Clemson University (Clemson) in South Carolina, announced earlier this month that it is rolling out a new reporting system called RealResponse, making it easier for students and faculty to report “misconduct and integrity issues.”
The app enables students to report incidents by text, keeping the student anonymous. The app also allows the reporter to include photos and videos.
The app was initially designed for “collegiate athletic departments and professional and amateur sports franchises and organizations.”
Only two weeks before, Clemson had received an Oct. 3 demand letter from Southeastern Legal Foundation (SLF) calling for the university’s anti-harassment and anti-discrimination policy to be changed due to its “overbroad” and “vague” nature.

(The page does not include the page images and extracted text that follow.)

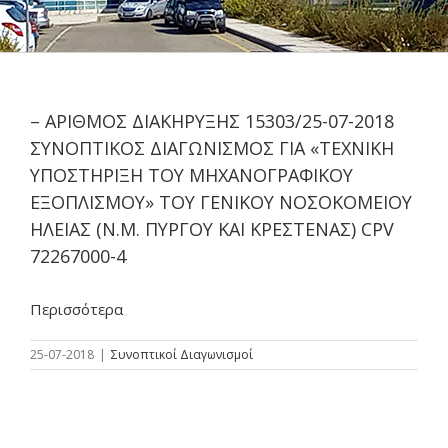
– ΑΡΙΘΜΟΣ ΔΙΑΚΗΡΥΞΗΣ 15303/25-07-2018
ΣΥΝΟΠΤΙΚΟΣ ΔΙΑΓΩΝΙΣΜΟΣ ΓΙΑ «ΤΕΧΝΙΚΗ
ΥΠΟΣΤΗΡΙΞΗ ΤΟΥ ΜΗΧΑΝΟΓΡΑΦΙΚΟΥ
ΕΞΟΠΛΙΣΜΟΥ» ΤΟΥ ΓΕΝΙΚΟΥ ΝΟΣΟΚΟΜΕΙΟΥ
ΗΛΕΙΑΣ (Ν.Μ. ΠΥΡΓΟΥ ΚΑΙ ΚΡΕΣΤΕΝΑΣ) CPV
72267000-4
Περισσότερα
25-07-2018
|
Συνοπτικοί Διαγωνισμοί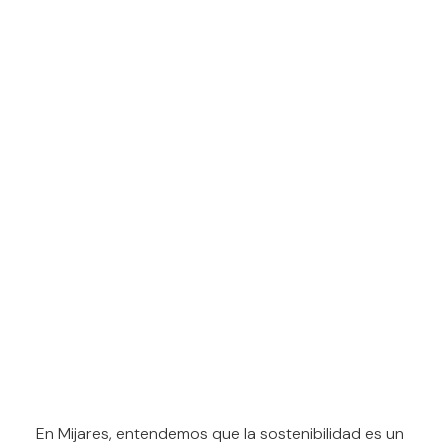
En Mijares, entendemos que la sostenibilidad es un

“We are concerned that the policies infringe on students’ First Amendment rights because they are unconstitutionally vague and overbroad, they allow officials to discriminate against the content and viewpoint of speech, and they chill freedom of expression,” the letter read.
Students accused of violating the policy are encouraged not to defend themselves and simply “take responsibility for [their] actions.”

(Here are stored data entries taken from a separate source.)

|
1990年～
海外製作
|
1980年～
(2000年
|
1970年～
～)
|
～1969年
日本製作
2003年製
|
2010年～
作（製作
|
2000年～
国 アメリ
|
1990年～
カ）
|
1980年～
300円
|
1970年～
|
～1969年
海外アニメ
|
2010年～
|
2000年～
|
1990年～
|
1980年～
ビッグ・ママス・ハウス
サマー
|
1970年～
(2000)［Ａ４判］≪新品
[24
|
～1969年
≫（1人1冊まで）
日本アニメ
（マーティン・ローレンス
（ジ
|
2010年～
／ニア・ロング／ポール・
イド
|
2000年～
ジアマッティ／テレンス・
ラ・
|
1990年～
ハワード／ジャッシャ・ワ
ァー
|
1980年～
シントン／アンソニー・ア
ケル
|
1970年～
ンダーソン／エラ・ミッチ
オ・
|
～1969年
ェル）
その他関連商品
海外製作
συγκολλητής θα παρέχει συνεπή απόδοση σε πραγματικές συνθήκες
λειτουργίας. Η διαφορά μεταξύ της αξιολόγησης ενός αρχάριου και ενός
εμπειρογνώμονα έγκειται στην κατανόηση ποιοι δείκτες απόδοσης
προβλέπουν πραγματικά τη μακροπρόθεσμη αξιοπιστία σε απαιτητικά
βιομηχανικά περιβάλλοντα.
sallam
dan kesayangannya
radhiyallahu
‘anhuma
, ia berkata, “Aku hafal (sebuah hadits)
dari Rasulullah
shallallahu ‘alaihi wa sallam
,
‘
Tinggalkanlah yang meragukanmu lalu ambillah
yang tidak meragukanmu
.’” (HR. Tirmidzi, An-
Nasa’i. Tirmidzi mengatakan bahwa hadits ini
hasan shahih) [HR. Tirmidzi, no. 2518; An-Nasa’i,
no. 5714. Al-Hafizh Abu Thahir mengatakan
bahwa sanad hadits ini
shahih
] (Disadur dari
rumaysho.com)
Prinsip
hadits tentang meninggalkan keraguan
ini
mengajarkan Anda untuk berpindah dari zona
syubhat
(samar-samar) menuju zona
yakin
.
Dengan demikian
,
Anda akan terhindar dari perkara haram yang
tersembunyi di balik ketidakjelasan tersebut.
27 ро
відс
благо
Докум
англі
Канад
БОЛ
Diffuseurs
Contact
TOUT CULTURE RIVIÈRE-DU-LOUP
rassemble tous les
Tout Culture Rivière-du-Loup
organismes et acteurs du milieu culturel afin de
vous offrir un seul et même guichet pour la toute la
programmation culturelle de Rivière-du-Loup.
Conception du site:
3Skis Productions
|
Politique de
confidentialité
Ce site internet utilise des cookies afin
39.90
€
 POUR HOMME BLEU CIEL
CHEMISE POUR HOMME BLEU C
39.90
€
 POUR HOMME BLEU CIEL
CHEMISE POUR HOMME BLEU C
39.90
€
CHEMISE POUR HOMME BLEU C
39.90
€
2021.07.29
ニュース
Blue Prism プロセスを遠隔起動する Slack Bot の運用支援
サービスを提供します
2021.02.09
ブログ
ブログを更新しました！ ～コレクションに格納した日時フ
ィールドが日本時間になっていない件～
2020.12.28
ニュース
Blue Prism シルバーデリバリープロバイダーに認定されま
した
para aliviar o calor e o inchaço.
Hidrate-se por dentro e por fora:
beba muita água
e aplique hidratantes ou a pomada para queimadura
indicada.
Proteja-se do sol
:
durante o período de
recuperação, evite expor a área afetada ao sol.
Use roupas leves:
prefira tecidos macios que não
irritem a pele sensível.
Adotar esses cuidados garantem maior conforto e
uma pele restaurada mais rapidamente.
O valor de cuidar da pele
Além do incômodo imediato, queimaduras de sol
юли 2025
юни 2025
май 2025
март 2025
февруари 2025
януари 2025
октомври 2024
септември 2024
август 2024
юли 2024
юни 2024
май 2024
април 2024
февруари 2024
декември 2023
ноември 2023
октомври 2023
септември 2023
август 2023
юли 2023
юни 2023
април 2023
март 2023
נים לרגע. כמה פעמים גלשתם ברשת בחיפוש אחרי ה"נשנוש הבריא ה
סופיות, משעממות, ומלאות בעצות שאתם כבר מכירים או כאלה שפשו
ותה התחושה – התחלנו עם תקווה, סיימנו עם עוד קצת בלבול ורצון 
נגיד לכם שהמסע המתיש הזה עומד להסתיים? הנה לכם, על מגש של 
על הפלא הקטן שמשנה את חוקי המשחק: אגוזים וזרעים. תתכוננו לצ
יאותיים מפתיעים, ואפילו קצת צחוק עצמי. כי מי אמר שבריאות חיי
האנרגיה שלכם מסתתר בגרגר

“During this time is not the time to argue your case, or be uncooperative with the staff member,” the policy reads. “Demonstrating that you have learned something from the incident will make the whole process easier for you.”

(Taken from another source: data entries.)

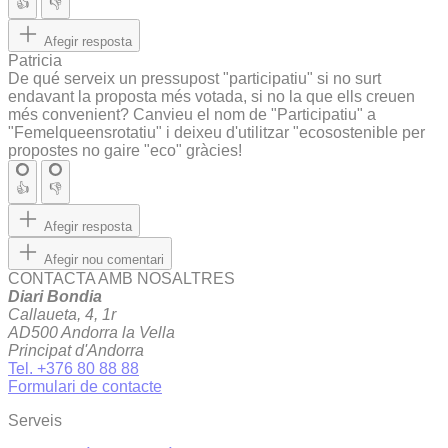
👍
👎
Afegir resposta
Patricia
De qué serveix un pressupost "participatiu" si no surt
endavant la proposta més votada, si no la que ells creuen
més convenient? Canvieu el nom de "Participatiu" a
"Femelqueensrotatiu" i deixeu d'utilitzar "ecosostenible per
propostes no gaire "eco" gràcies!
👍
👎
Afegir resposta
Afegir nou comentari
CONTACTA AMB NOSALTRES
Diari Bondia
Callaueta, 4, 1r
AD500 Andorra la Vella
Principat d'Andorra
Tel. +376 80 88 88
Formulari de contacte
Serveis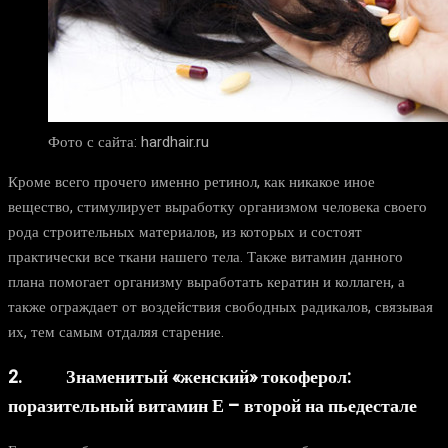
Фото с сайта: hardhair.ru
Кроме всего прочего именно ретинол, как никакое иное
вещество, стимулирует выработку организмом человека своего
рода строительных материалов, из которых и состоят
практически все ткани нашего тела. Также витамин данного
плана помогает организму выработать кератин и коллаген, а
также ограждает от воздействия свободных радикалов, связывая
их, тем самым отдаляя старение.
2. Знаменитый «женский» токоферол:
поразительный витамин Е – второй на пьедестале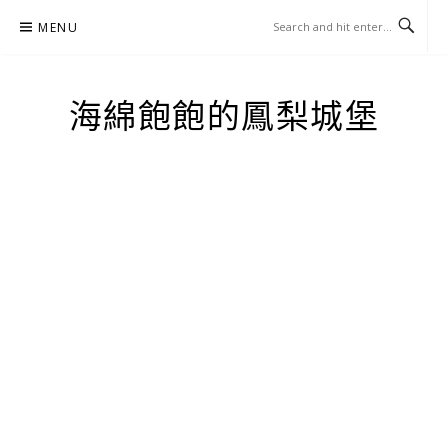
Skip
MENU
to
content
海綿飽飽的鳳梨城堡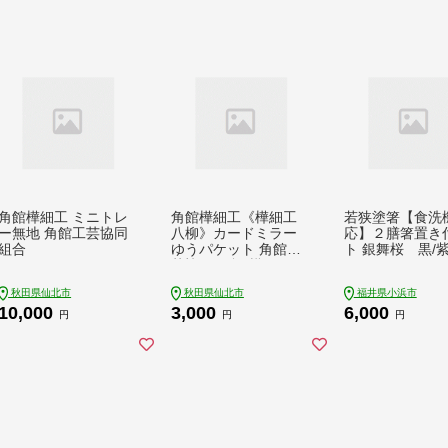
角館樺細工 ミニトレ
角館樺細工《樺細工
若狭塗箸【食洗
ー無地 角館工芸協同
八柳》カードミラー
応】２膳箸置き
組合
ゆうパケット 角館工
ト 銀舞桜 黒/紫 
芸協同組合 [樺細工 伝
CL007]
統的工芸品 伝統工芸
秋田県仙北市
秋田県仙北市
福井県小浜市
手作り 秋田県 仙北市]
10,000
3,000
6,000
円
円
円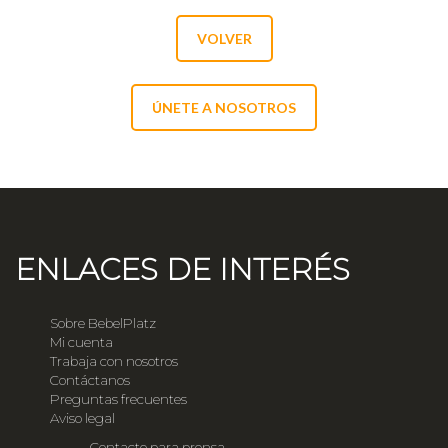
VOLVER
ÚNETE A NOSOTROS
ENLACES DE INTERÉS
Sobre BebelPlatz
Mi cuenta
Trabaja con nosotros
Contáctanos
Preguntas frecuentes
Aviso legal
Contacto para prensa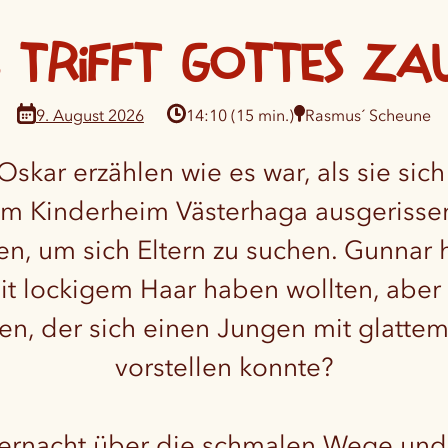
 trifft Gottes Za
Rasmus´ Scheune
14:10 (15 min.)
skar erzählen wie es war, als sie sic
m Kinderheim Västerhaga ausgerissen 
, um sich Eltern zu suchen. Gunnar ha
t lockigem Haar haben wollten, aber
, der sich einen Jungen mit glatte
vorstellen konnte?
mernacht über die schmalen Wege und 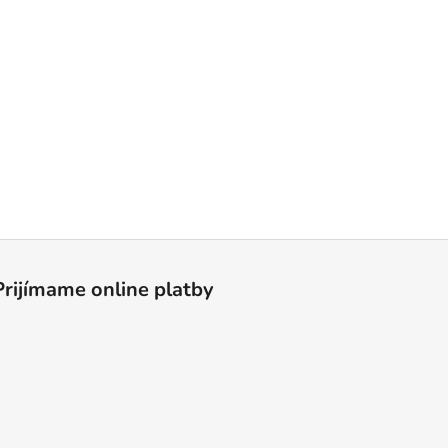
Prijímame online platby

SLF argues in the letter that no policy should be so broad that “students must hazard guesses as to what conduct or speech is punishable.”
SLF attorney Cece O'Leary spoke with Campus Reform about the demand letter and the new Clemson reporting app.
“Just like how the harassment policy encourages students to report each other any time they feel unsafe or unwelcome, it looks like this reporting app does the same thing. Where it's encouraging students to report each other any time they feel unsafe on campus,” O’Leary explained. “But as we know that is…very subjective and vague term[inology].”
O’Leary pointed out that neither the harassment policy nor the new app announcement lays out a concrete plan of action after a report is raised.
“There’s a real risk here that speech is going to be chilled even further by this new app, [it’s] just another way to report each other,” she said.
When asked about the timing of the university’s announcement, O’Leary admitted it seemed “suspicious.”
“The timing is certainly suspicious and it just underscores that universities feel like they don’t have to answer to anyone and that’s why our letter is especially timely because we will hold universities accountable,” she stated. “Whatever message they might be trying to send with this new app we want to ensure that they are complying with the First Amendment across the board.”
O’Leary told Campus Reform that SLF was monitoring the new developments at Clemson and encouraged students in the meantime to educate themselves about the policies and meet with administrators and “take their concerns to them and express why these policies are so dangerous.”
Campus Reform contacted Clemson for comment and will update this article accordingly.